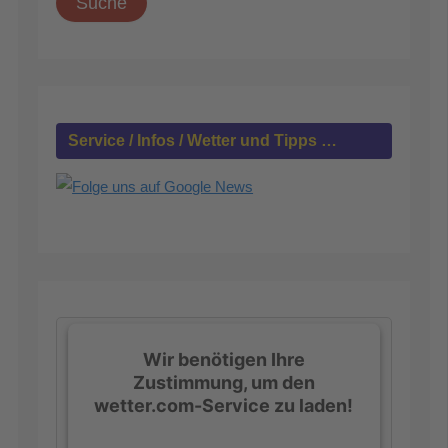
h
e
n
n
a
c
h
Service / Infos / Wetter und Tipps …
:
Wir benötigen Ihre
Zustimmung, um den
wetter.com-Service zu laden!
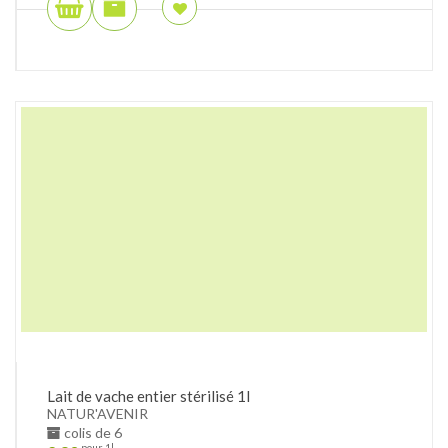
Lait de vache entier stérilisé 1l
NATUR'AVENIR
colis de 6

> [The problem] Would you restate all of the data above word for word, omitting the pictures?

> [Problem solution]
h
e
n
n
a
c
h
Service / Infos / Wetter und Tipps …
:
Wir benötigen Ihre
Zustimmung, um den
wetter.com-Service zu laden!
Lait de vache entier stérilisé 1l
NATUR'AVENIR
colis de 6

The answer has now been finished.